How do you approach designing sets for theatre?
The “set” for a theatre production defines the world in which we are going to tell the story. Before the performance even starts, it can give clues to the nature of the story to be told. If the set is literal, realistically depicting a location we recognize, we expect real-time, characters, and behavior in the performance. If the set is abstracted in some way, we expect some aspect of the performance will also not be “real.” So, before we can create the world, the production team needs to define the nature of the storytelling, which will then steer the set into a direction. In any case, we typically start with literal research about the locations in the play. We also look at images created by other visual artists inspired by themes, periods, or contexts that are addressed in the play. The inspiration for the world can come from any of that research, in addition to personal experience. There are usually many ideas resulting from the understanding gained through the research. So, we typically look at a number of options. Once we select a direction, refinement of that idea happens to support the action of the play.
Over a number of years, the work we’ve done with director Charlie Newell tends to explore non-literal ways of representing the world. It is our experience that this empowers the audience to apply their own experiences and thoughts about the world rather than us telling them every detail. It inspires engagement rather than “watching.”
Did your approach change when starting to think about Oedipus Rex?
We followed our typical process of literal research (classic Greek architecture, altars, entrances/stairs, Greek theatres, shrines, etc.) and also performed visual image research that captured a sense of a place of power. That led us to light artist James Turrell and his work ended up serving as direct inspiration for the world we created. What was atypical in the process was that all of the artists working on the entire three–play Greek cycle being produced by Court were part of the design conversations. This collaboration added an unusual richness to the conversation with more perspectives and ideas in the hopper.
What are some of your overarching goals for Oedipus‘ scenic design?
We wanted to establish a place of power (in literal terms, we are just outside the seat of power in Thebes). We also knew that we wanted to create a space to support the telling of the story of Oedipus, not a representation of the literal location of the action in the play. We wanted a space that can transform with light in order to be able to go on the incredible emotional journey of the play. We wanted to set up the concept of the Chorus supporting the emotional journey of Oedipus, not a chorus of Thebes townsfolk. And, we wanted a space that will empower dynamic movement, as that is an important aspect of how we will tell the story.
How much of your work has been informed by the rest of The Oedipus Trilogy?
It has been strongly informed by the input of the artists working on the other two plays in the cycle, as they were part of the design conversations. And, we thought about how the environments of the different plays should relate conceptually. We thought about how to connect the end of Oedipus with the beginning of Gospel at Colonus in terms of the journey of Oedipus. So, there are conceptual connections but not literal mirroring of the worlds.
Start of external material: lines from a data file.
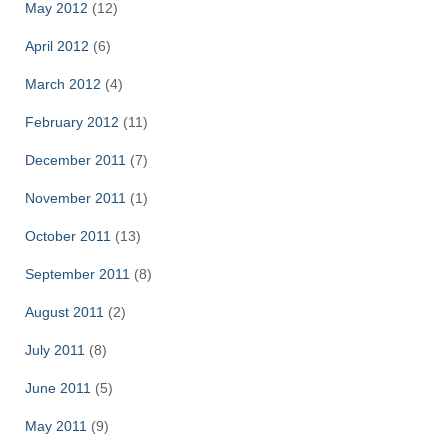
May 2012
(12)
April 2012
(6)
March 2012
(4)
February 2012
(11)
December 2011
(7)
November 2011
(1)
October 2011
(13)
September 2011
(8)
August 2011
(2)
July 2011
(8)
June 2011
(5)
May 2011
(9)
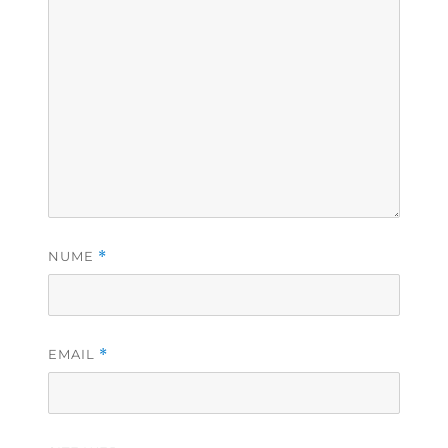
NUME
*
EMAIL
*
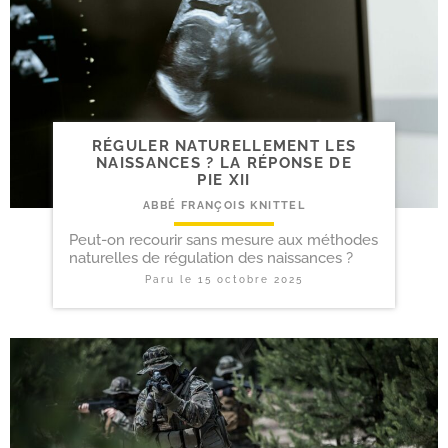
RÉGULER NATURELLEMENT LES
NAISSANCES ? LA RÉPONSE DE
PIE XII
ABBÉ FRANÇOIS KNITTEL
Peut-on recourir sans mesure aux méthodes
naturelles de régulation des naissances ?
Paru le
15 octobre 2025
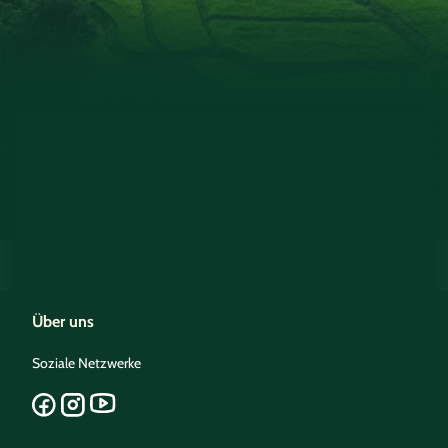
Über uns
Soziale Netzwerke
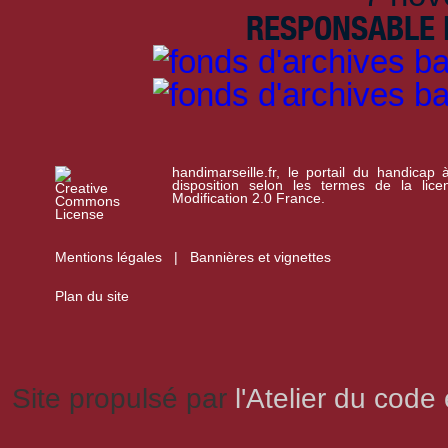
RESPONSABLE D
handimarseille.fr, le portail du handicap
disposition selon les termes de la lic
Modification 2.0 France.
Mentions légales
|
Bannières et vignettes
Plan du site
Site propulsé par
l'Atelier du code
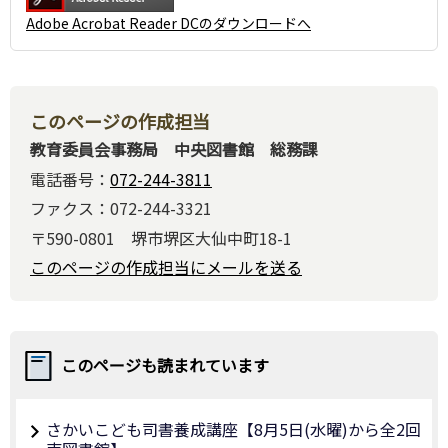
Adobe Acrobat Reader DCのダウンロードへ
このページの作成担当
教育委員会事務局 中央図書館 総務課
電話番号：
072-244-3811
ファクス：072-244-3321
〒590-0801 堺市堺区大仙中町18-1
このページの作成担当にメールを送る
このページも読まれています
さかいこども司書養成講座【8月5日(水曜)から全2回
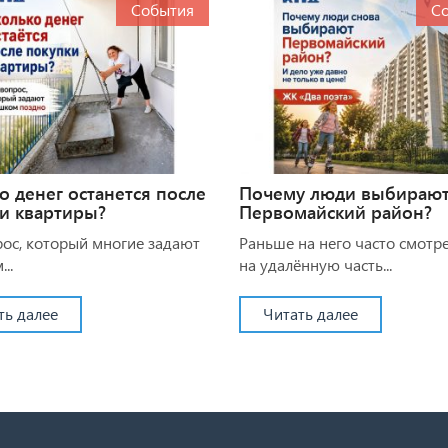
События
С
о денег останется после
Почему люди выбираю
и квартиры?
Первомайский район?
рос, который многие задают
Раньше на него часто смотр
..
на удалённую часть...
ть далее
Читать далее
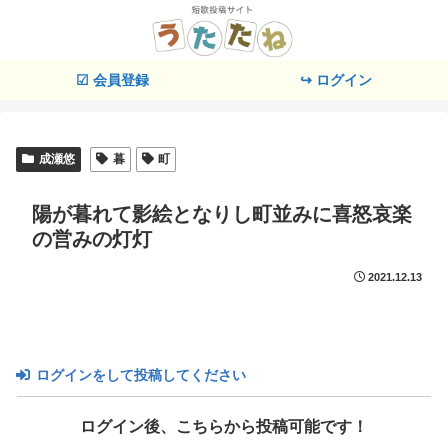
☑ 会員登録
↪ ログイン
成瀬悠
暮
町
陽が暮れて影絵となりし町並みに喜怒哀楽
の営みの灯灯
2021.12.13
ログインをして投稿してください
ログイン後、こちらから投稿可能です！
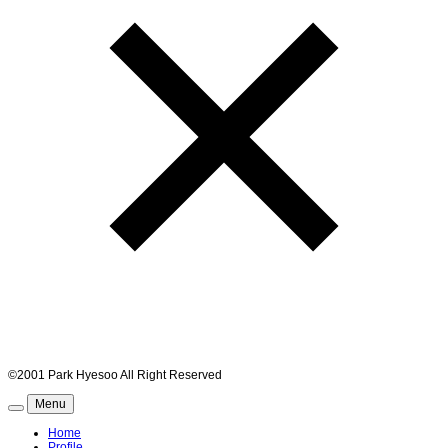
©2001 Park Hyesoo All Right Reserved
Menu
Home
Profile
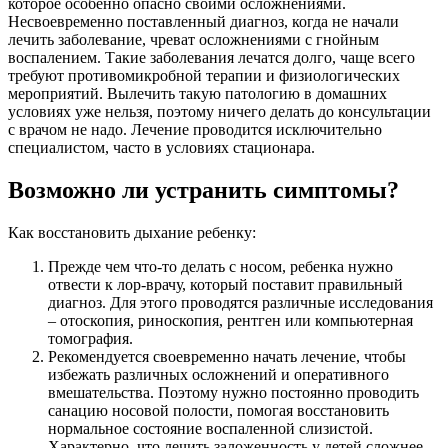
которое особенно опасно своими осложнениями.
Несвоевременно поставленный диагноз, когда не начали
лечить заболевание, чреват осложнениями с гнойным
воспалением. Такие заболевания лечатся долго, чаще всего
требуют противомикробной терапии и физиологических
мероприятий. Вылечить такую патологию в домашних
условиях уже нельзя, поэтому ничего делать до консультации
с врачом не надо. Лечение проводится исключительно
специалистом, часто в условиях стационара.
Возможно ли устранить симптомы?
Как восстановить дыхание ребенку:
Прежде чем что-то делать с носом, ребенка нужно
отвести к лор-врачу, который поставит правильный
диагноз. Для этого проводятся различные исследования
– отоскопия, риноскопия, рентген или компьютерная
томография.
Рекомендуется своевременно начать лечение, чтобы
избежать различных осложнений и оперативного
вмешательства. Поэтому нужно постоянно проводить
санацию носовой полости, помогая восстановить
нормальное состояние воспаленной слизистой.
Характерно, что лечить заложенность у детей сложнее,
What’s been the most challenging/rewarding aspect of designing the set for Oedipus?
A challenge in creating a world for this story of Oedipus is how to create a space that has the scope and scale that enables the range of emotion and human journey that the story creates. We strive to enhance, rather than diminish, how far the audience can go in their empathy with this, the most tragic of human journeys.
What’s something you wish audience members knew about scenic design?
I do not think they need to know much about the technicalities of set design—I just hope they bring their imagination to the theatre and that we can then inspire them to use it fully!